Gündem

Kılıçdaroğlu: 'Hayır'cılar bir demokrasi zaferi yazdı

"YSK'nın kararı affedilecek, gözardı edilecek bir durum değildir"

18 Nisan 2017 10:15

CHP Genel Başkanı Kemal Kılıçdaroğlu, "bürokratik baskılar, devletin imkânlarının kullanılması ve OHAL koşullarında referandumdan yüzde 48.6’lık hayır oyu çıkmasının demokrasi zaferi olduğunu" söyledi. Bu anayasayla toplumun yönetilemeyeceğini savunan Kılıçdaroğlu, “Partilere düşen, anayasayı toplumsal bir uzlaşı metnine dönüştürmektir” dedi.

Kılıçdaroğlu, YSK'nın mühürsüz oyların geçerli sayılacağına dair tartışılan kararıyla ilgili, "YSK maç sırasında oyunun kurallarını değiştirmiştir. Bu affedilecek, gözardı edilecek bir durum değildir" ifadesini kullandı.

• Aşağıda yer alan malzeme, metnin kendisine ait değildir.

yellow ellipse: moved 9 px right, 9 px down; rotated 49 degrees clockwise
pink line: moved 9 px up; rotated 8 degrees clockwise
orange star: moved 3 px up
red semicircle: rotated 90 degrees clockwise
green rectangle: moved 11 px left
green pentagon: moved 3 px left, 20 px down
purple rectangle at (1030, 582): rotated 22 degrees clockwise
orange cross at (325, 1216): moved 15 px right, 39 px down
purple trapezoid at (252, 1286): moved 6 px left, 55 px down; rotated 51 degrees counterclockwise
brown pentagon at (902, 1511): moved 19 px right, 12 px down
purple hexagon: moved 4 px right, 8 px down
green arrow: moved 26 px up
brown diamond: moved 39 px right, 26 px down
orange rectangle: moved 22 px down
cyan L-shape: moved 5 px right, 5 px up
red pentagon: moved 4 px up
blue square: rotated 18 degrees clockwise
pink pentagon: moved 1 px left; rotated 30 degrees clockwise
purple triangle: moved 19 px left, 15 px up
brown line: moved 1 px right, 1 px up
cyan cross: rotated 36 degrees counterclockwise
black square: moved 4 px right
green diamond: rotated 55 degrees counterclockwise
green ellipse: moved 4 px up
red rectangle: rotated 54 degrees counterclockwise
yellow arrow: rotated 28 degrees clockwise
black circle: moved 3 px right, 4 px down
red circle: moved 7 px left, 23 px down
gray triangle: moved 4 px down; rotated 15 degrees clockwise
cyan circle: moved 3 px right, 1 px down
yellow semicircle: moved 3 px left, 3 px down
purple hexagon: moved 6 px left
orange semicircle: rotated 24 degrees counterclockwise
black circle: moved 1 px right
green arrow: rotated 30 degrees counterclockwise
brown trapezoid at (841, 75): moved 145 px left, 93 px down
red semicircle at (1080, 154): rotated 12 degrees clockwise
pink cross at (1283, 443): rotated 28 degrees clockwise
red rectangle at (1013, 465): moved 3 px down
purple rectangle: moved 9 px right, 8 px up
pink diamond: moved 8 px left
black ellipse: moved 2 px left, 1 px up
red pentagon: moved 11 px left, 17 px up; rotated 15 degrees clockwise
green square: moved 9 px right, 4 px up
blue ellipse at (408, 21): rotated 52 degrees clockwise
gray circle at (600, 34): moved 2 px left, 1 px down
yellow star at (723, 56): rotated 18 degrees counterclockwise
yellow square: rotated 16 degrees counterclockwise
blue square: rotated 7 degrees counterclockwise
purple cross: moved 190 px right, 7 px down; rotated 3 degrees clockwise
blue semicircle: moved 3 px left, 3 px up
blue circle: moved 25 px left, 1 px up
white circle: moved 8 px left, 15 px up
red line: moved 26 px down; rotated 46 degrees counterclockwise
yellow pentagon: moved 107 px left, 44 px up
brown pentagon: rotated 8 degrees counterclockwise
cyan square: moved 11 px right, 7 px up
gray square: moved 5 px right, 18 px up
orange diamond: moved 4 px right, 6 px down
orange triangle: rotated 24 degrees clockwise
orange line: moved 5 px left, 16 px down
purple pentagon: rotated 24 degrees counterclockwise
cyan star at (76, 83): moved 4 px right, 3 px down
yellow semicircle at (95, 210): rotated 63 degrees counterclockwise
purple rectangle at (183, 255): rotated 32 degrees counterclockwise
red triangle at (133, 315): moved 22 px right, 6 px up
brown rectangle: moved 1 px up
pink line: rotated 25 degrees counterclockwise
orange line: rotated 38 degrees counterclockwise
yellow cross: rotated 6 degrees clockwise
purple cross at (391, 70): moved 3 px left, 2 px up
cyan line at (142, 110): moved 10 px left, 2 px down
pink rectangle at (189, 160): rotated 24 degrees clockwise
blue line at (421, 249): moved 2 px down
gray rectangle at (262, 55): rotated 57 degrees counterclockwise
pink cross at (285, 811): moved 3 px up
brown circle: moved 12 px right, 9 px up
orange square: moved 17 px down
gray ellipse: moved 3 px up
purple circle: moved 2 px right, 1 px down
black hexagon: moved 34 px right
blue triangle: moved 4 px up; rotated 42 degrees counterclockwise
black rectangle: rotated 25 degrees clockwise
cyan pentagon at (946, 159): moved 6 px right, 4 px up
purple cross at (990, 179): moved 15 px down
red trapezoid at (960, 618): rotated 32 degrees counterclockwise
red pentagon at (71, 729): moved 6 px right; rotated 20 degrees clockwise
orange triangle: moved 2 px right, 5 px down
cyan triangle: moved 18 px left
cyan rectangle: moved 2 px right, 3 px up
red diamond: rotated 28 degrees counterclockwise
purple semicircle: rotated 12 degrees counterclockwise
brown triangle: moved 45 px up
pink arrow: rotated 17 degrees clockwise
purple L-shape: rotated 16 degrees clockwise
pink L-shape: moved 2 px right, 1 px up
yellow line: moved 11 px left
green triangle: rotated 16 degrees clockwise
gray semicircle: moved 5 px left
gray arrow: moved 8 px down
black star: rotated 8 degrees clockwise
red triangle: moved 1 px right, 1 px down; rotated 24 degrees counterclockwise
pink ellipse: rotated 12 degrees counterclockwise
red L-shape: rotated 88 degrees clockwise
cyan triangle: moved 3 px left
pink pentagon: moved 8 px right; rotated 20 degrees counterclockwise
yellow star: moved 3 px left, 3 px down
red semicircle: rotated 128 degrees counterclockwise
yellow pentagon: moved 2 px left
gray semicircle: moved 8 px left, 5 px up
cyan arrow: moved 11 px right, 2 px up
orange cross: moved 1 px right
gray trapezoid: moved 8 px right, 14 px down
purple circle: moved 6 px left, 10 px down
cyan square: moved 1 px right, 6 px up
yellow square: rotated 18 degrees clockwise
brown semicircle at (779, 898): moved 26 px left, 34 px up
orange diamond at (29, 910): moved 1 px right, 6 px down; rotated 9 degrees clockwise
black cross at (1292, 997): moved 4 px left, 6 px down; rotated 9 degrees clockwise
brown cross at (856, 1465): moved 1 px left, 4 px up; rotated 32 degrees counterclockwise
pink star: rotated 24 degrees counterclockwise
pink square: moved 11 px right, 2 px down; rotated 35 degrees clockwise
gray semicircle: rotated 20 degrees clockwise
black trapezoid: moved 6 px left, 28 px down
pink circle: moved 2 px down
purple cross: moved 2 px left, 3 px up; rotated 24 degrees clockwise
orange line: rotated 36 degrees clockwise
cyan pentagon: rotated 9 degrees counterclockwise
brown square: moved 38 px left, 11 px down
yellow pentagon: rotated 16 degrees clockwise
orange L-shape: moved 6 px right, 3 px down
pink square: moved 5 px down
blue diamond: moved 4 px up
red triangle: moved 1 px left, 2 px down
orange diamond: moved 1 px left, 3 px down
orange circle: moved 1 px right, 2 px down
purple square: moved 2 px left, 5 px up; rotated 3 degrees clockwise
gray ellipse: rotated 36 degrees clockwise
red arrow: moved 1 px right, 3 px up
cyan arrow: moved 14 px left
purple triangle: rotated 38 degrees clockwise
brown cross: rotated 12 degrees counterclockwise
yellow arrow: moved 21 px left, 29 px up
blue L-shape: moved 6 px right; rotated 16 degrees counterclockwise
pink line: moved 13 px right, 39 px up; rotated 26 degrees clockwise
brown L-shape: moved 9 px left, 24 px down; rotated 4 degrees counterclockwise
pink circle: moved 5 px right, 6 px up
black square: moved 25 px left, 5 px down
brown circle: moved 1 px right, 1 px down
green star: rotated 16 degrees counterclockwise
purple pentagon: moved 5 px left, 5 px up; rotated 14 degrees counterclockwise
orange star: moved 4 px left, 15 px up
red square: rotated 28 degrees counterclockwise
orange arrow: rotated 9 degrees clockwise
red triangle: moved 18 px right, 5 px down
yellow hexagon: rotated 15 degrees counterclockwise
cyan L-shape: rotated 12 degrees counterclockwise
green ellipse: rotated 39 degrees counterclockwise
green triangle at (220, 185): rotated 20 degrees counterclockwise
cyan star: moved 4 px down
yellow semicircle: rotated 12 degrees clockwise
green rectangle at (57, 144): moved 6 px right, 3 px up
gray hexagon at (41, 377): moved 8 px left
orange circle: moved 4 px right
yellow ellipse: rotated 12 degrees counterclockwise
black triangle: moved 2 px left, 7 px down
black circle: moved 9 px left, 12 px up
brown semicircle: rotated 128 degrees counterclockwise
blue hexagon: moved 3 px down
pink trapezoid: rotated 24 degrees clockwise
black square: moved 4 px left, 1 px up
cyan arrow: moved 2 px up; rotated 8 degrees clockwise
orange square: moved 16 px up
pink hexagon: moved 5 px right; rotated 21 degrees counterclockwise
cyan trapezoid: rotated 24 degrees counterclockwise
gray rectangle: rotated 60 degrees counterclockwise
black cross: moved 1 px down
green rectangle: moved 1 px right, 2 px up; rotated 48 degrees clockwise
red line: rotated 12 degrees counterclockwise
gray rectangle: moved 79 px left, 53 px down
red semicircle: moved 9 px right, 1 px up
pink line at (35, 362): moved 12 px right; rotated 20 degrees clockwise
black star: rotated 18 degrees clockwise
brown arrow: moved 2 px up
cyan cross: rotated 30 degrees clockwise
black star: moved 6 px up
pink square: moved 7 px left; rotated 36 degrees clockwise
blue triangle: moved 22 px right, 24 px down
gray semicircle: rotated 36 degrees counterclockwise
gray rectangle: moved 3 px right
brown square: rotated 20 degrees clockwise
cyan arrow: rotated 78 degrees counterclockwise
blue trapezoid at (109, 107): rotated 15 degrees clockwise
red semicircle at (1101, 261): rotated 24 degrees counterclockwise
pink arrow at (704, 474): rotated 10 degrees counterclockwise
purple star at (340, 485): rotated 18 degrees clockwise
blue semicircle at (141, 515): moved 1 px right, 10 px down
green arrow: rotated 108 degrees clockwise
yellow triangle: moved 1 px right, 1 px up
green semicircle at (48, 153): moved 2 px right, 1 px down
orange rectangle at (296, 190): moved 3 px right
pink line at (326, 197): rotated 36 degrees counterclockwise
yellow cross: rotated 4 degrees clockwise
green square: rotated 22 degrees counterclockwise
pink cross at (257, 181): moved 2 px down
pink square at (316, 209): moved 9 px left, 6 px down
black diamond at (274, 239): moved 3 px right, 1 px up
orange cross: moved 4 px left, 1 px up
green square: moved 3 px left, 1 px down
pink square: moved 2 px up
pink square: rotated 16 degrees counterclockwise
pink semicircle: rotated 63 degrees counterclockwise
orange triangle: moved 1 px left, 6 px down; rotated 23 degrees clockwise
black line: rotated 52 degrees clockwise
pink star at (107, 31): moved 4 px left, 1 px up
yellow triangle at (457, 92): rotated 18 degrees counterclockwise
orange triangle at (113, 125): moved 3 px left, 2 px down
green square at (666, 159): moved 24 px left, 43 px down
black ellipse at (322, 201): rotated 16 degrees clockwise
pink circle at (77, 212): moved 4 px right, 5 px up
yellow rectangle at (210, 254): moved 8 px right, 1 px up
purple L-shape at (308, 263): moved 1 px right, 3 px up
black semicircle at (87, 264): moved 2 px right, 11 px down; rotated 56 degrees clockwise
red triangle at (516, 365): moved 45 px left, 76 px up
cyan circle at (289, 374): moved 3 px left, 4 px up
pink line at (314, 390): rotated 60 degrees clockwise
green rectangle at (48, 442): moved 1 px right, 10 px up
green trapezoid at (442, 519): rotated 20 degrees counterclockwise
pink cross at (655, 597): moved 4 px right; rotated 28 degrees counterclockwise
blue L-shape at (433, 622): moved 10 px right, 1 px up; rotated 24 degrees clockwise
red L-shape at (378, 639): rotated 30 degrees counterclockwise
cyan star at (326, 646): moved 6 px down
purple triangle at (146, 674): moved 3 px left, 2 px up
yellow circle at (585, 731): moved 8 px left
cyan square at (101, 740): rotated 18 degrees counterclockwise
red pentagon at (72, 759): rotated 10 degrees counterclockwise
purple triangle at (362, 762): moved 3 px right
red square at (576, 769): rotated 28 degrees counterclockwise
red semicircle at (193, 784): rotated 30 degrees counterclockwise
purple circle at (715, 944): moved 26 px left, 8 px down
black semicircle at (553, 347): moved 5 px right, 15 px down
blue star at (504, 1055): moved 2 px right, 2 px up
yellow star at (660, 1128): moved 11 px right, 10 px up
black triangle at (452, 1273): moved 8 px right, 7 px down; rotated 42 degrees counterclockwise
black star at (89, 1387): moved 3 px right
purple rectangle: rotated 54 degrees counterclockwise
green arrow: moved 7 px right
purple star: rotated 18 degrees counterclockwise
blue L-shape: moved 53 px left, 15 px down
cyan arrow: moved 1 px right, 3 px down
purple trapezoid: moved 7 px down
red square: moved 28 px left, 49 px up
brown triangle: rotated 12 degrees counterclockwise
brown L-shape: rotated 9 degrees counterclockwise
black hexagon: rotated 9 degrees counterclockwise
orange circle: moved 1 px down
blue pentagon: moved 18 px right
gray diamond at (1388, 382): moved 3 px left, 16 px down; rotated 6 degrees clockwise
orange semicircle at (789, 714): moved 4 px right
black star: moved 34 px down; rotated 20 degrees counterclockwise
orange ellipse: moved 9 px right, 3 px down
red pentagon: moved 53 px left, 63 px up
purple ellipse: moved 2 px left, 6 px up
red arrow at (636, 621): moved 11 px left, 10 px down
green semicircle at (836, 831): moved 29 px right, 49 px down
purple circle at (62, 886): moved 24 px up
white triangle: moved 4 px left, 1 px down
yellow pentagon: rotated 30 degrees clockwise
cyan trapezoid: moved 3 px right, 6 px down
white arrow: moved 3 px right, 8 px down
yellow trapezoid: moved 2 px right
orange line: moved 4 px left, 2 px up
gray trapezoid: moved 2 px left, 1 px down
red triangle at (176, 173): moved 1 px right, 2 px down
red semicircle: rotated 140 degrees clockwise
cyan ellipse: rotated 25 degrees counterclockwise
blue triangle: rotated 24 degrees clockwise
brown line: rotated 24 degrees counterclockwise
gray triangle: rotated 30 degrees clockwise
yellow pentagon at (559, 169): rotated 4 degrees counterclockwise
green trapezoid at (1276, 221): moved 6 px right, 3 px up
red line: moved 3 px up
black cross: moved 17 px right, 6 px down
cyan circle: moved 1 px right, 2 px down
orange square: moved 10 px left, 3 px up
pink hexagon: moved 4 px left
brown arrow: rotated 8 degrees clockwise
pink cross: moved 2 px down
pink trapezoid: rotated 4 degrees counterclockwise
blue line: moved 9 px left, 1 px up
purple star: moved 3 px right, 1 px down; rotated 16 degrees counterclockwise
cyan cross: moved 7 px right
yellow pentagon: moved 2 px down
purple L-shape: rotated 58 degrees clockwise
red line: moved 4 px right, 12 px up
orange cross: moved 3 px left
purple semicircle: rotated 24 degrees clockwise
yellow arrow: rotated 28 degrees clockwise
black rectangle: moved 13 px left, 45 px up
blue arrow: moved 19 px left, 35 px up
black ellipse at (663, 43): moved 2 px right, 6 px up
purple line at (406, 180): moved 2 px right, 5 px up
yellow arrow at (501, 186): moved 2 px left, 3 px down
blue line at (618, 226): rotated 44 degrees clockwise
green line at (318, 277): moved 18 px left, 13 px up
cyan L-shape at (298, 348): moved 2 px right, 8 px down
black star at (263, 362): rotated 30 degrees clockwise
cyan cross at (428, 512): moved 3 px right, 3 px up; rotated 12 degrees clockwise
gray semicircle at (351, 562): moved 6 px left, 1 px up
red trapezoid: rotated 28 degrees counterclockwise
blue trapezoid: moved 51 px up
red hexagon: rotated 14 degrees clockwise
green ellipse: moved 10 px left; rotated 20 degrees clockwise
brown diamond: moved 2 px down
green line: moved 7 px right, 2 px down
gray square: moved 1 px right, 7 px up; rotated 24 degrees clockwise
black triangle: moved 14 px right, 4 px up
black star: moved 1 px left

Kılıçdaroğlu, idam tartışmasına ilişkin olarak, "Getirsinler, Meclis’e zaten çoğunlukları var. Biz Türkiye’nin medeni bir dünyanın parçası olmasını isteriz. Hukuku, hukukun üstünlüğünü, insan haklarını savunuruz biz" diye konuştu. 

Hürriyet Ankara Temsilcisi Hande Fırat'ın soruarını yanıtlayan Kılıçdaroğlu özetle şunları söyledi:

“(Yüksek Seçim Kurulu (YSK) kararları) Açıklama kendi içinde çelişkilerle dolu. Daha önce benzer kararlar verilmiş ama aksi yönde de kararlar verilmiş. Biz YSK’nın kendisini TBMM’nin üzerinde bir kurul olarak görmesini istemiyoruz. Yasa çok açık; mühürsüz oy pusulaları ve zarflar geçersizdir. Kurul toplanıyor ‘geçerli’ diyor, üstelik sayım devam ederken. YSK maç sırasında oyunun kurallarını değiştirmiştir. Bu affedilecek, gözardı edilecek bir durum değildir.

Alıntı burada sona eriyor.